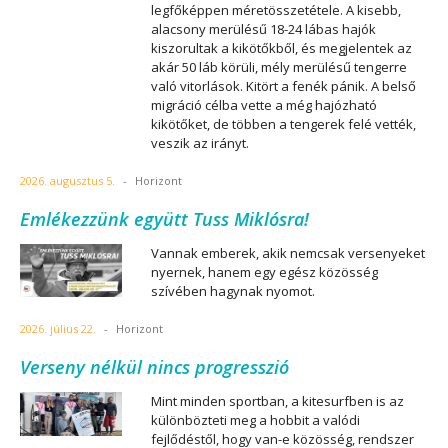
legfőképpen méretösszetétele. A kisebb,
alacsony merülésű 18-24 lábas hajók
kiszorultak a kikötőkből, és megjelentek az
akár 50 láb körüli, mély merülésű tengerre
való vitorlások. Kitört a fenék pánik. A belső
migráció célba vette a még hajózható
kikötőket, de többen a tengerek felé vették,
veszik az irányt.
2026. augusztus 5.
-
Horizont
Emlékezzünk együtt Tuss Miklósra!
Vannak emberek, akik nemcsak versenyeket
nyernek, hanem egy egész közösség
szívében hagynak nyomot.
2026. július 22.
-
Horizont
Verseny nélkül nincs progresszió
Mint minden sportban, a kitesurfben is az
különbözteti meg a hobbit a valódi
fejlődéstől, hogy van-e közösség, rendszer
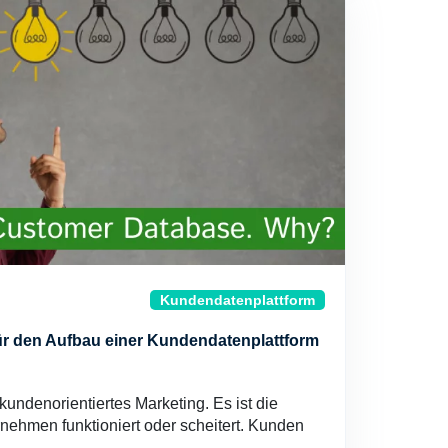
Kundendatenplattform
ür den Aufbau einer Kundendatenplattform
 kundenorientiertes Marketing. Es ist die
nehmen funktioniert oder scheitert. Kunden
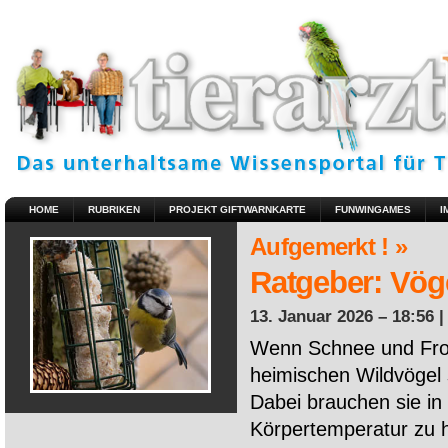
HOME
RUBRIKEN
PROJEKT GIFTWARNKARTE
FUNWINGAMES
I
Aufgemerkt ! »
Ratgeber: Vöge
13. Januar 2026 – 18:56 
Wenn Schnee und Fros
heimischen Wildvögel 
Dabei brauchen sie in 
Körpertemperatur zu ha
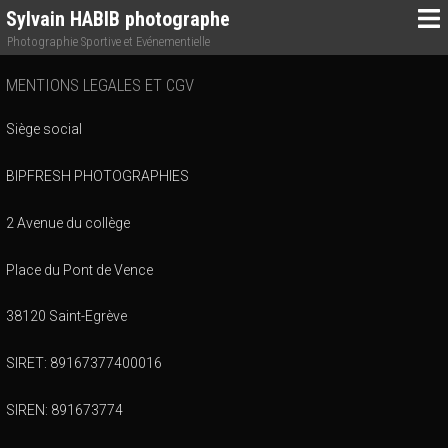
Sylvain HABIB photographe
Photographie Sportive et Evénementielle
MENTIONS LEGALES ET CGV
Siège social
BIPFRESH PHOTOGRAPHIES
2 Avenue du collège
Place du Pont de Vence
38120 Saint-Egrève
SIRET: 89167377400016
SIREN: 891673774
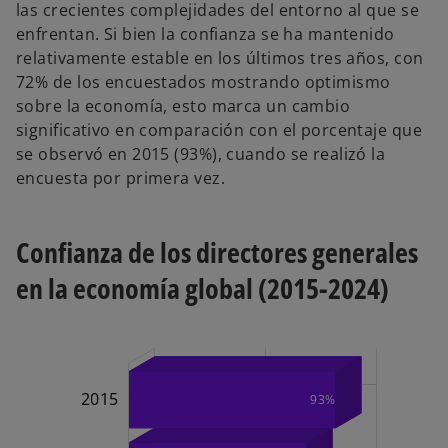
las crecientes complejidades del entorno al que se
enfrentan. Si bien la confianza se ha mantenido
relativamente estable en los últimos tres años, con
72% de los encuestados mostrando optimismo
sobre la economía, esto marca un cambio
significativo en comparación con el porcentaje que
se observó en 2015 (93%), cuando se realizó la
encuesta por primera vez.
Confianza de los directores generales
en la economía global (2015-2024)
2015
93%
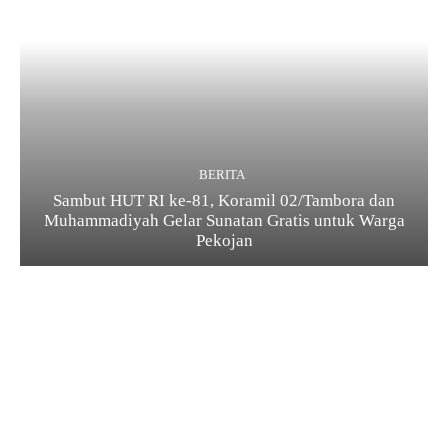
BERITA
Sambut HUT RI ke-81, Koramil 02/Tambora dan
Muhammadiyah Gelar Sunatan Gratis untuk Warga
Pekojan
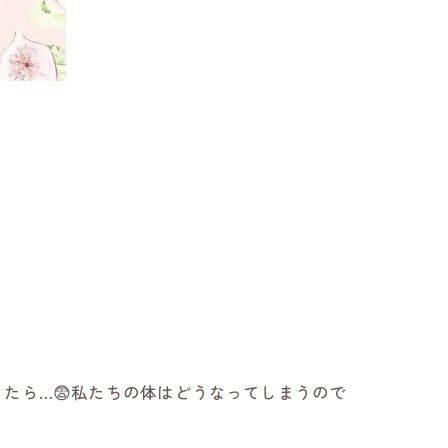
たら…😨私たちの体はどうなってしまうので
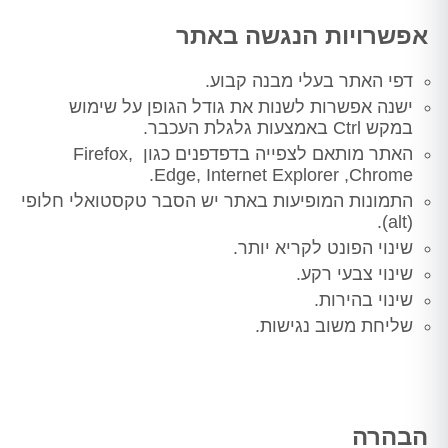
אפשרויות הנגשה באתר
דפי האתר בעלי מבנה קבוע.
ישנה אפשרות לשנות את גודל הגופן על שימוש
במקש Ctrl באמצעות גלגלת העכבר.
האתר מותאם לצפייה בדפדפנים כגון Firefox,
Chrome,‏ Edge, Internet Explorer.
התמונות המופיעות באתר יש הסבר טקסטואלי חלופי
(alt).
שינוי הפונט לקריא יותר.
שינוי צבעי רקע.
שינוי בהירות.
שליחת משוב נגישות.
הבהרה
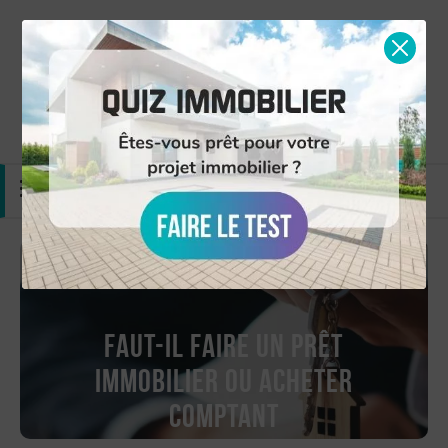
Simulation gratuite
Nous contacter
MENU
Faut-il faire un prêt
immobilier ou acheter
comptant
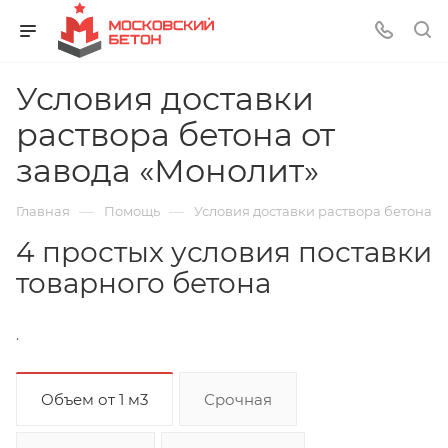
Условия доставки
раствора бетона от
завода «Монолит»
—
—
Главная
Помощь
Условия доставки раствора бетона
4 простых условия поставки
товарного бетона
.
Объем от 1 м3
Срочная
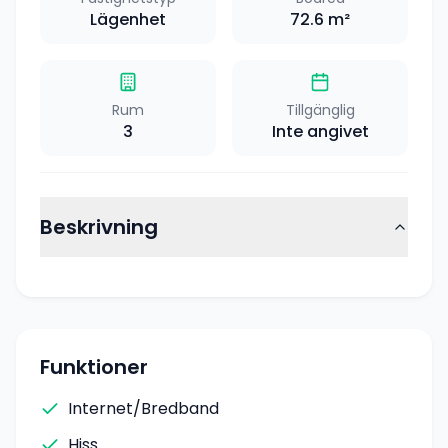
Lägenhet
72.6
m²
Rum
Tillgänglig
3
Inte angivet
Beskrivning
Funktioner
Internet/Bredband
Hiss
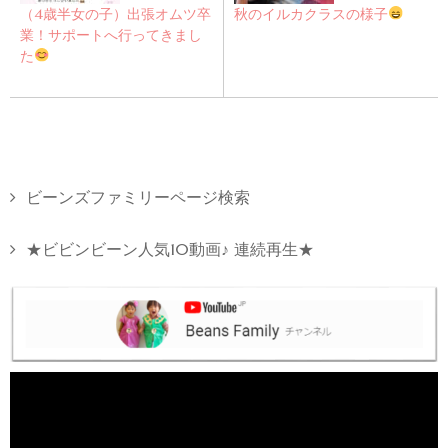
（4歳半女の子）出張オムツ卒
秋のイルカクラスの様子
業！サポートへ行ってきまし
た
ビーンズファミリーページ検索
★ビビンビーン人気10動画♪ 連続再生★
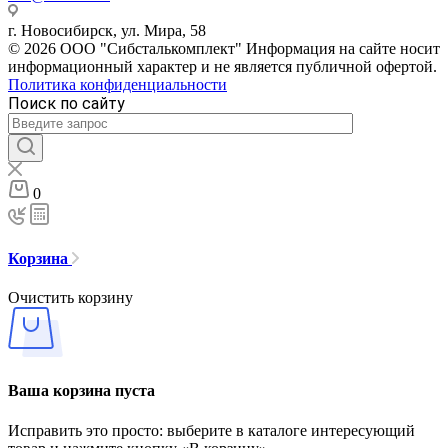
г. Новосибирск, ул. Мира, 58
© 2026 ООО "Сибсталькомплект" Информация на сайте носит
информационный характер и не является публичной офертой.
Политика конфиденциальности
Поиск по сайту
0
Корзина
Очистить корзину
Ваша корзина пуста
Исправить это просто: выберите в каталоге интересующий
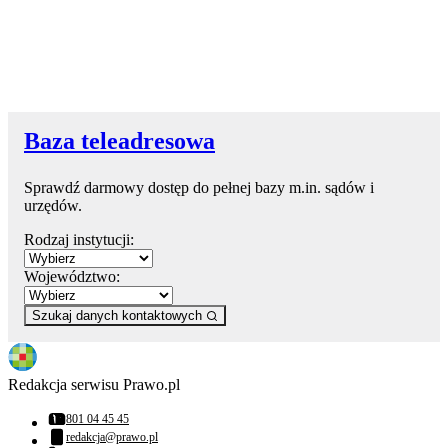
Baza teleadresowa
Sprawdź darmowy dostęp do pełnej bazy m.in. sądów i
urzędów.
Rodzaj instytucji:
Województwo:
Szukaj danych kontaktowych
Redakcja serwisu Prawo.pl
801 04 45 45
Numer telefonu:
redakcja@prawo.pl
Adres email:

________________________

Transcribe the whole listing, character for character, but not its images.

legfőképpen méretösszetétele. A kisebb,
alacsony merülésű 18-24 lábas hajók
kiszorultak a kikötőkből, és megjelentek az
akár 50 láb körüli, mély merülésű tengerre
való vitorlások. Kitört a fenék pánik. A belső
migráció célba vette a még hajózható
kikötőket, de többen a tengerek felé vették,
veszik az irányt.
2026. augusztus 5.
-
Horizont
Emlékezzünk együtt Tuss Miklósra!
Vannak emberek, akik nemcsak versenyeket
nyernek, hanem egy egész közösség
szívében hagynak nyomot.
2026. július 22.
-
Horizont
Verseny nélkül nincs progresszió
Mint minden sportban, a kitesurfben is az
különbözteti meg a hobbit a valódi
fejlődéstől, hogy van-e közösség, rendszer
Kundendatenplattform
ür den Aufbau einer Kundendatenplattform
 kundenorientiertes Marketing. Es ist die
nehmen funktioniert oder scheitert. Kunden
HOME
RUBRIKEN
PROJEKT GIFTWARNKARTE
FUNWINGAMES
I
Aufgemerkt ! »
Ratgeber: Vöge
13. Januar 2026 – 18:56 
Wenn Schnee und Fros
heimischen Wildvögel 
Dabei brauchen sie in 
Körpertemperatur zu ha
Sylvain HABIB photographe
Photographie Sportive et Evénementielle
MENTIONS LEGALES ET CGV
Siège social
BIPFRESH PHOTOGRAPHIES
2 Avenue du collège
Place du Pont de Vence
38120 Saint-Egrève
SIRET: 89167377400016
SIREN: 891673774
las crecientes complejidades del entorno al que se
enfrentan. Si bien la confianza se ha mantenido
relativamente estable en los últimos tres años, con
72% de los encuestados mostrando optimismo
sobre la economía, esto marca un cambio
significativo en comparación con el porcentaje que
se observó en 2015 (93%), cuando se realizó la
encuesta por primera vez.
Confianza de los directores generales
en la economía global (2015-2024)
2015
93%
BERITA
Sambut HUT RI ke-81, Koramil 02/Tambora dan
Muhammadiyah Gelar Sunatan Gratis untuk Warga
Pekojan
たら…😨私たちの体はどうなってしまうので
אפשרויות הנגשה באתר
דפי האתר בעלי מבנה קבוע.
ישנה אפשרות לשנות את גודל הגופן על שימוש
במקש Ctrl באמצעות גלגלת העכבר.
האתר מותאם לצפייה בדפדפנים כגון Firefox,
Chrome,‏ Edge, Internet Explorer.
התמונות המופיעות באתר יש הסבר טקסטואלי חלופי
(alt).
שינוי הפונט לקריא יותר.
שינוי צבעי רקע.
שינוי בהירות.
שליחת משוב נגישות.
הבהרה
Simulation gratuite
Nous contacter
MENU
Faut-il faire un prêt
immobilier ou acheter
comptant
Условия доставки
раствора бетона от
завода «Монолит»
—
—
Главная
Помощь
Условия доставки раствора бетона
4 простых условия поставки
товарного бетона
.
Объем от 1 м3
Срочная
Lägenhet
72.6
m²
Rum
Tillgänglig
3
Inte angivet
Beskrivning
Funktioner
Internet/Bredband
Hiss
（4歳半女の子）出張オムツ卒
秋のイルカクラスの様子
業！サポートへ行ってきまし
た
ビーンズファミリーページ検索
★ビビンビーン人気10動画♪ 連続再生★
г. Новосибирск, ул. Мира, 58
© 2026 ООО "Сибсталькомплект" Информация на сайте носит
информационный характер и не является публичной офертой.
Политика конфиденциальности
Поиск по сайту
0
Корзина
Очистить корзину
Ваша корзина пуста
Исправить это просто: выберите в каталоге интересующий
Baza teleadresowa
Sprawdź darmowy dostęp do pełnej bazy m.in. sądów i
urzędów.
Rodzaj instytucji:
Województwo:
Szukaj danych kontaktowych
Redakcja serwisu Prawo.pl
801 04 45 45
Numer telefonu:
redakcja@prawo.pl
Adres email:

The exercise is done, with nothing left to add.